From the very first line of the records through the line that contains "14 JUL 2026 - 10h05", repeat everything exactly except the pictures, and add nothing.

─── Source data ───

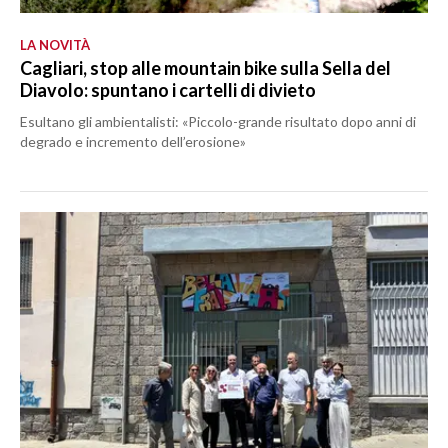
LA NOVITÀ
Cagliari, stop alle mountain bike sulla Sella del
Diavolo: spuntano i cartelli di divieto
Esultano gli ambientalisti: «Piccolo-grande risultato dopo anni di
degrado e incremento dell’erosione»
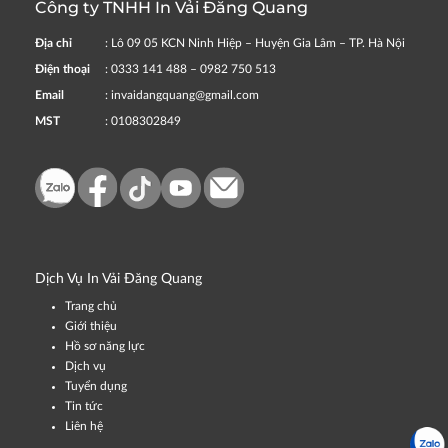
Công ty TNHH In Vải Đăng Quang
Địa chỉ
: Lô 09 05 KCN Ninh Hiệp – Huyện Gia Lâm – TP. Hà Nội
Điện thoại
: 0333 141 488 – 0982 750 513
Email
: invaidangquang@gmail.com
MST
: 0108302849
Dịch Vụ In Vải Đăng Quang
Trang chủ
Giới thiệu
Hồ sơ năng lực
Dịch vụ
Tuyển dụng
Tin tức
Liên hệ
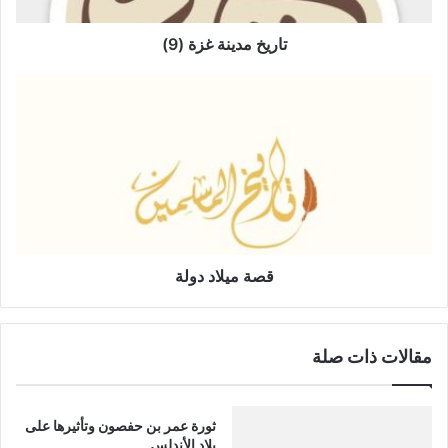
ن
ة
تاريخ مدينة غزة (9)
غ
ز
ق
ة
ص
(
ة
9
م
)
ي
ل
ا
د
د
و
قصة ميلاد دولة
ل
ة
مقالات ذات صلة
ثورة عمر بن حفصون وتأثيرها على
بلاد الأندلس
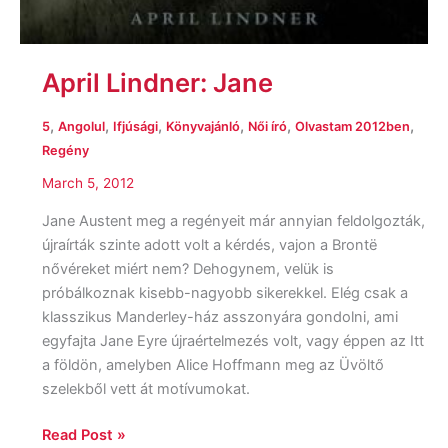
April Lindner: Jane
,
,
,
,
,
,
5
Angolul
Ifjúsági
Könyvajánló
Női író
Olvastam 2012ben
Regény
March 5, 2012
Jane Austent meg a regényeit már annyian feldolgozták,
újraírták szinte adott volt a kérdés, vajon a Brontë
nővéreket miért nem? Dehogynem, velük is
próbálkoznak kisebb-nagyobb sikerekkel. Elég csak a
klasszikus Manderley-ház asszonyára gondolni, ami
egyfajta Jane Eyre újraértelmezés volt, vagy éppen az Itt
a földön, amelyben Alice Hoffmann meg az Üvöltő
szelekből vett át motívumokat.
Read Post »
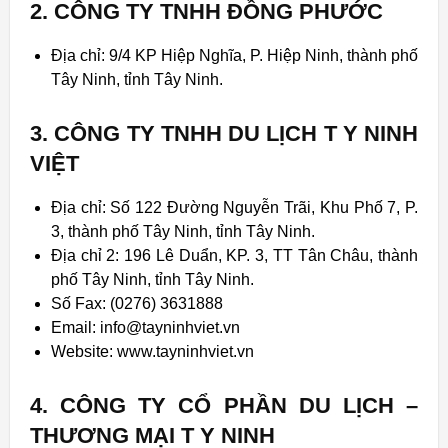
2. CÔNG TY TNHH ĐỒNG PHƯỚC
Địa chỉ: 9/4 KP Hiệp Nghĩa, P. Hiệp Ninh, thành phố
Tây Ninh, tỉnh Tây Ninh.
3. CÔNG TY TNHH DU LỊCH T Y NINH
VIỆT
Địa chỉ: Số 122 Đường Nguyễn Trãi, Khu Phố 7, P.
3, thành phố Tây Ninh, tỉnh Tây Ninh.
Địa chỉ 2: 196 Lê Duẩn, KP. 3, TT Tân Châu, thành
phố Tây Ninh, tỉnh Tây Ninh.
Số Fax: (0276) 3631888
Email: info@tayninhviet.vn
Website: www.tayninhviet.vn
4. CÔNG TY CỔ PHẦN DU LỊCH –
THƯƠNG MẠI T Y NINH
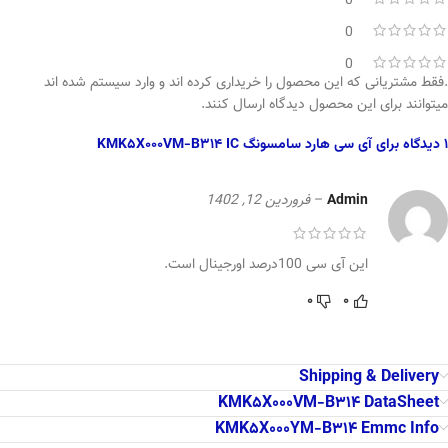
0
0
0
.فقط مشتریانی که این محصول را خریداری کرده اند و وارد سیستم شده اند
میتوانند برای این محصول دیدگاه ارسال کنند.
1 دیدگاه برای
آی سی هارد سامسونگ KMK5X000VM-B314 IC
Admin
–
فروردین 12, 1402
این آی سی 100درصد اورجینال است.
0
0
Shipping & Delivery
KMK5X000VM-B314 DataSheet
KMK5X000YM-B314 Emmc Info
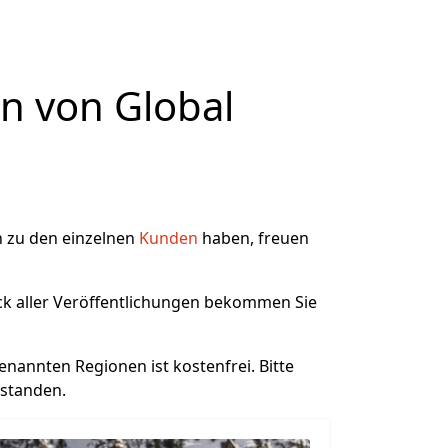
en von Global
en zu den einzelnen
Kunden
haben, freuen
ick aller Veröffentlichungen bekommen Sie
enannten Regionen ist kostenfrei. Bitte
rstanden.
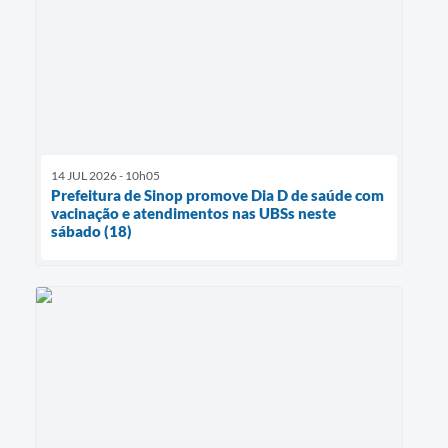
14 JUL 2026 - 10h05
Prefeitura de Sinop promove Dia D de saúde com
vacinação e atendimentos nas UBSs neste
sábado (18)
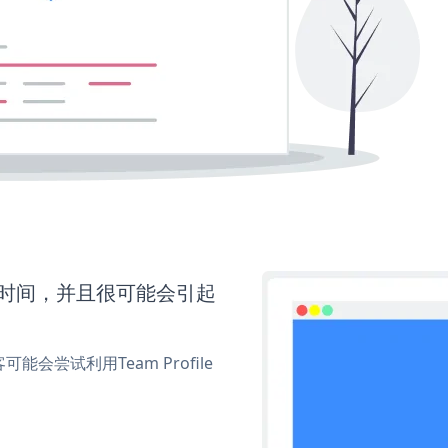
更多时间，并且很可能会引起
尝试利用Team Profile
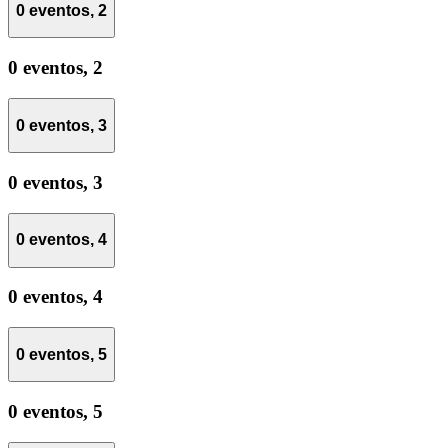
0 eventos,
2
0 eventos,
2
0 eventos,
3
0 eventos,
3
0 eventos,
4
0 eventos,
4
0 eventos,
5
0 eventos,
5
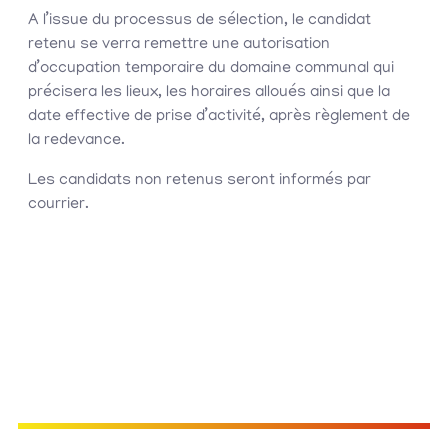
A l’issue du processus de sélection, le candidat
retenu se verra remettre une autorisation
d’occupation temporaire du domaine communal qui
précisera les lieux, les horaires alloués ainsi que la
date effective de prise d’activité, après règlement de
la redevance.
Les candidats non retenus seront informés par
courrier.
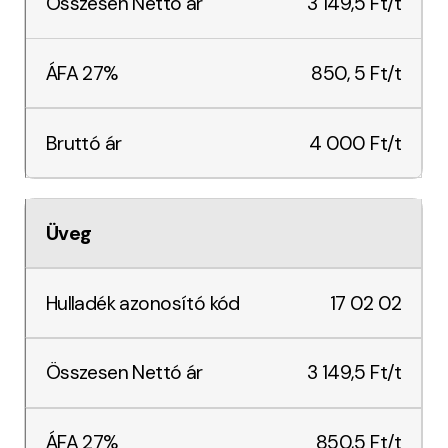
3 149,5 Ft/t
850, 5 Ft/t
4 000 Ft/t
Üveg
17 02 02
3 149,5 Ft/t
850,5 Ft/t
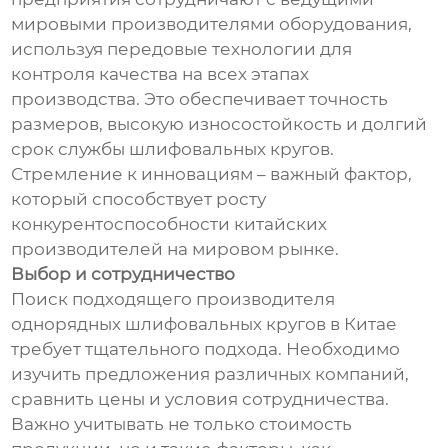
мировыми производителями оборудования,
используя передовые технологии для
контроля качества на всех этапах
производства. Это обеспечивает точность
размеров, высокую износостойкость и долгий
срок службы шлифовальных кругов.
Стремление к инновациям – важный фактор,
который способствует росту
конкурентоспособности китайских
производителей на мировом рынке.
Выбор и сотрудничество
Поиск подходящего производителя
однорядных шлифовальных кругов в Китае
требует тщательного подхода. Необходимо
изучить предложения различных компаний,
сравнить цены и условия сотрудничества.
Важно учитывать не только стоимость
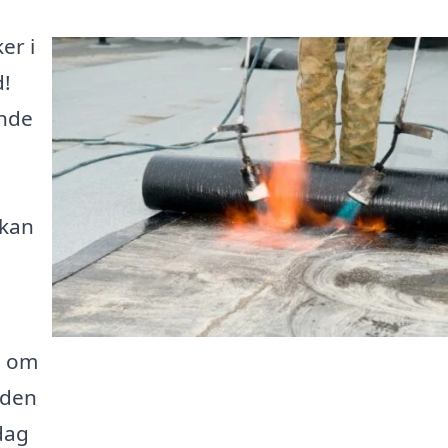
er i
d!
inde
 kan
e om
 den
 dag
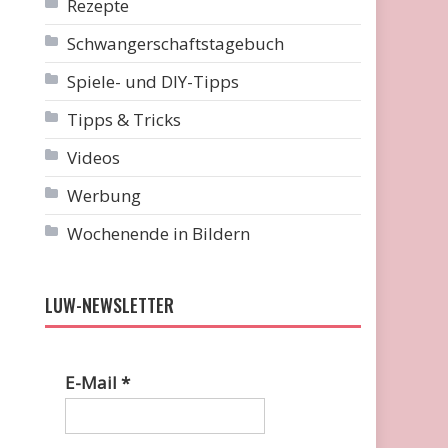
Rezepte
Schwangerschaftstagebuch
Spiele- und DIY-Tipps
Tipps & Tricks
Videos
Werbung
Wochenende in Bildern
LUW-NEWSLETTER
E-Mail
*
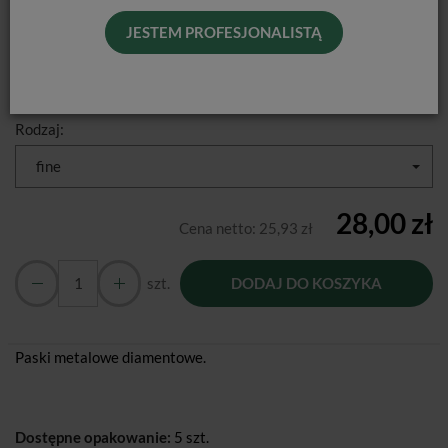
Producent:
Pol-Intech
JESTEM PROFESJONALISTĄ
Dostępność:
Jest
Historia ceny
Rodzaj:
fine
28,00 zł
Cena netto:
25,93 zł
szt.
DODAJ DO KOSZYKA
Paski metalowe diamentowe.
Dostępne opakowanie:
5 szt.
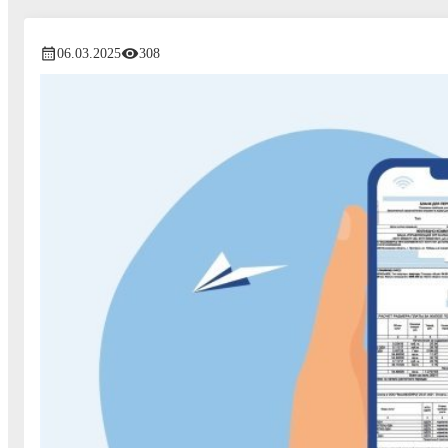
06.03.2025
308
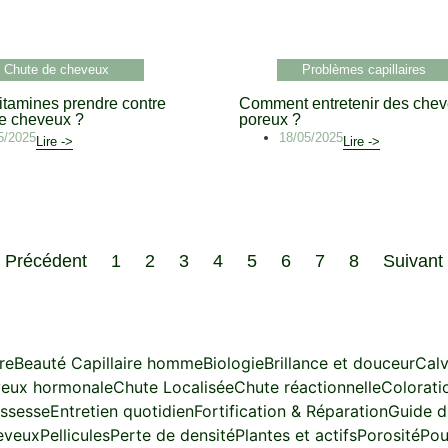
Chute de cheveux
Problèmes capillaires
itamines prendre contre
Comment entretenir des che
de cheveux ?
poreux ?
5/2025
18/05/2025
Lire ->
Lire ->
Précédent
1
2
3
4
5
6
7
8
Suivant
re
Beauté Capillaire homme
Biologie
Brillance et douceur
Calv
veux hormonale
Chute Localisée
Chute réactionnelle
Colorati
ossesse
Entretien quotidien
Fortification & Réparation
Guide d
eveux
Pellicules
Perte de densité
Plantes et actifs
Porosité
Pou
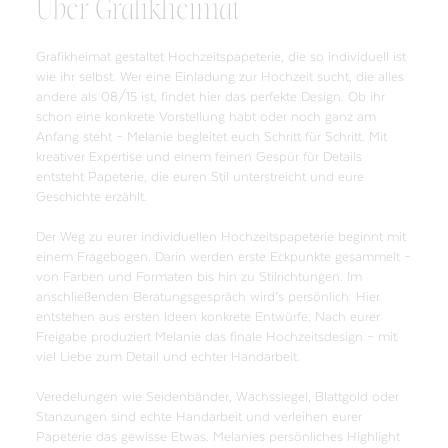
Über Grafikheimat
Grafikheimat gestaltet Hochzeitspapeterie, die so individuell ist
wie ihr selbst. Wer eine Einladung zur Hochzeit sucht, die alles
andere als 08/15 ist, findet hier das perfekte Design. Ob ihr
schon eine konkrete Vorstellung habt oder noch ganz am
Anfang steht – Melanie begleitet euch Schritt für Schritt. Mit
kreativer Expertise und einem feinen Gespür für Details
entsteht Papeterie, die euren Stil unterstreicht und eure
Geschichte erzählt.
Der Weg zu eurer individuellen Hochzeitspapeterie beginnt mit
einem Fragebogen. Darin werden erste Eckpunkte gesammelt –
von Farben und Formaten bis hin zu Stilrichtungen. Im
anschließenden Beratungsgespräch wird’s persönlich: Hier
entstehen aus ersten Ideen konkrete Entwürfe. Nach eurer
Freigabe produziert Melanie das finale Hochzeitsdesign – mit
viel Liebe zum Detail und echter Handarbeit.
Veredelungen wie Seidenbänder, Wachssiegel, Blattgold oder
Stanzungen sind echte Handarbeit und verleihen eurer
Papeterie das gewisse Etwas. Melanies persönliches Highlight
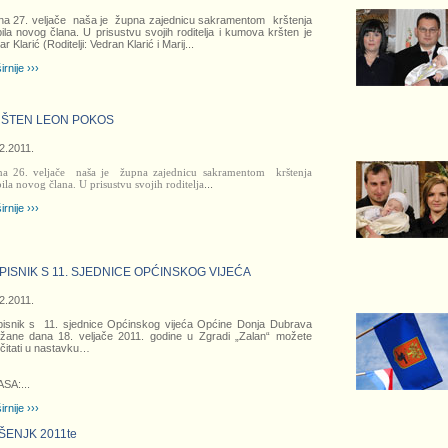
a 27. veljače naša je župna zajednicu sakramentom krštenja
ila novog člana. U prisustvu svojih roditelja i kumova kršten je
ar Klarić (Roditelji: Vedran Klarić i Marij
...
irnije ›››
ŠTEN LEON POKOS
2.2011.
a 26. veljače naša je župna zajednicu sakramentom krštenja
ila novog člana. U prisustvu svojih roditelja
...
irnije ›››
PISNIK S 11. SJEDNICE OPĆINSKOG VIJEĆA
2.2011.
isnik s 11. sjednice Općinskog vijeća Općine Donja Dubrava
žane dana 18. veljače 2011. godine u Zgradi „Zalan“ možete
čitati u nastavku…
ASA:
...
irnije ›››
ŠENJK 2011te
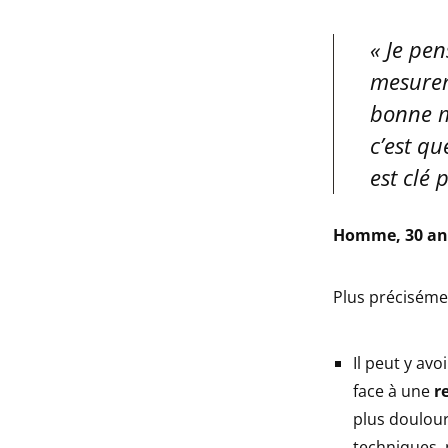
Je pen
mesurer
bonne ma
c’est q
est clé 
Homme, 30 an
Plus préciséme
Il peut y avo
face à une
re
plus doulou
techniques,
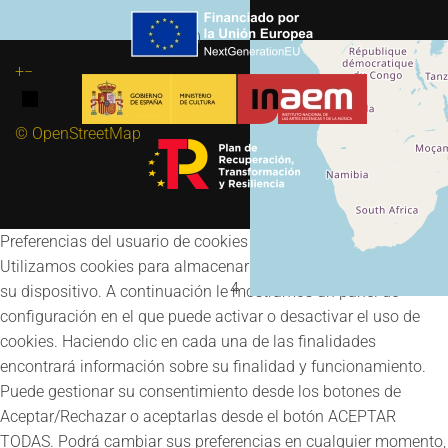
30
+
−
© OpenStreetMap
Preferencias del usuario de cookies
Utilizamos cookies para almacenar y acceder a información en
4
su dispositivo. A continuación le mostramos un panel de
configuración en el que puede activar o desactivar el uso de
cookies. Haciendo clic en cada una de las finalidades
encontrará información sobre su finalidad y funcionamiento.
Puede gestionar su consentimiento desde los botones de
Aceptar/Rechazar o aceptarlas desde el botón ACEPTAR
TODAS. Podrá cambiar sus preferencias en cualquier momento,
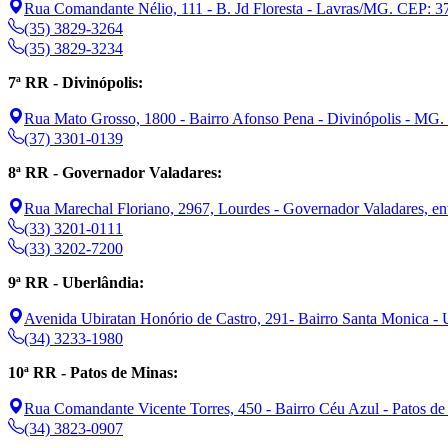
Rua Comandante Nélio, 111 - B. Jd Floresta - Lavras/MG. CEP: 3
(35) 3829-3264
(35) 3829-3234
7ª RR - Divinópolis:
Rua Mato Grosso, 1800 - Bairro Afonso Pena - Divinópolis - MG
(37) 3301-0139
8ª RR - Governador Valadares:
Rua Marechal Floriano, 2967, Lourdes - Governador Valadares, e
(33) 3201-0111
(33) 3202-7200
9ª RR - Uberlândia:
Avenida Ubiratan Honório de Castro, 291- Bairro Santa Monica 
(34) 3233-1980
10ª RR - Patos de Minas:
Rua Comandante Vicente Torres, 450 - Bairro Céu Azul - Patos 
(34) 3823-0907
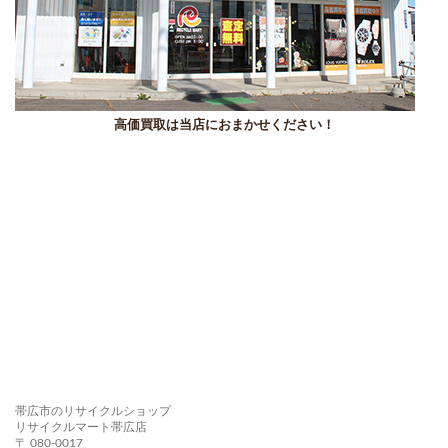
高価買取は当店におまかせください！
帯広市のリサイクルショップ
リサイクルマート帯広店
〒 080-0017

───

▶ Solution
LA NOVITÀ
Cagliari, stop alle mountain bike sulla Sella del
Diavolo: spuntano i cartelli di divieto
Esultano gli ambientalisti: «Piccolo-grande risultato dopo anni di
degrado e incremento dell’erosione»
Công ty TNHH In Vải Đăng Quang
Địa chỉ
: Lô 09 05 KCN Ninh Hiệp – Huyện Gia Lâm – TP. Hà Nội
Điện thoại
: 0333 141 488 – 0982 750 513
Email
: invaidangquang@gmail.com
MST
: 0108302849
Dịch Vụ In Vải Đăng Quang
Trang chủ
Giới thiệu
Hồ sơ năng lực
Dịch vụ
Tuyển dụng
Tin tức
Liên hệ
ن
ة
تاريخ مدينة غزة (9)
غ
ز
ق
ة
ص
(
ة
9
م
)
ي
ل
ا
د
د
و
قصة ميلاد دولة
ل
ة
مقالات ذات صلة
ثورة عمر بن حفصون وتأثيرها على
بلاد الأندلس
April Lindner: Jane
,
,
,
,
,
,
5
Angolul
Ifjúsági
Könyvajánló
Női író
Olvastam 2012ben
Regény
March 5, 2012
Jane Austent meg a regényeit már annyian feldolgozták,
újraírták szinte adott volt a kérdés, vajon a Brontë
nővéreket miért nem? Dehogynem, velük is
próbálkoznak kisebb-nagyobb sikerekkel. Elég csak a
klasszikus Manderley-ház asszonyára gondolni, ami
egyfajta Jane Eyre újraértelmezés volt, vagy éppen az Itt
a földön, amelyben Alice Hoffmann meg az Üvöltő
szelekből vett át motívumokat.
Read Post »
2. CÔNG TY TNHH ĐỒNG PHƯỚC
Địa chỉ: 9/4 KP Hiệp Nghĩa, P. Hiệp Ninh, thành phố
Tây Ninh, tỉnh Tây Ninh.
3. CÔNG TY TNHH DU LỊCH T Y NINH
VIỆT
Địa chỉ: Số 122 Đường Nguyễn Trãi, Khu Phố 7, P.
3, thành phố Tây Ninh, tỉnh Tây Ninh.
Địa chỉ 2: 196 Lê Duẩn, KP. 3, TT Tân Châu, thành
phố Tây Ninh, tỉnh Tây Ninh.
Số Fax: (0276) 3631888
Email: info@tayninhviet.vn
Website: www.tayninhviet.vn
4. CÔNG TY CỔ PHẦN DU LỊCH –
THƯƠNG MẠI T Y NINH
0
0
0
.فقط مشتریانی که این محصول را خریداری کرده اند و وارد سیستم شده اند
میتوانند برای این محصول دیدگاه ارسال کنند.
1 دیدگاه برای
آی سی هارد سامسونگ KMK5X000VM-B314 IC
Admin
–
فروردین 12, 1402
این آی سی 100درصد اورجینال است.
0
0
Shipping & Delivery
KMK5X000VM-B314 DataSheet
KMK5X000YM-B314 Emmc Info
en von Global
en zu den einzelnen
Kunden
haben, freuen
ick aller Veröffentlichungen bekommen Sie
enannten Regionen ist kostenfrei. Bitte
rstanden.
14 JUL 2026 - 10h05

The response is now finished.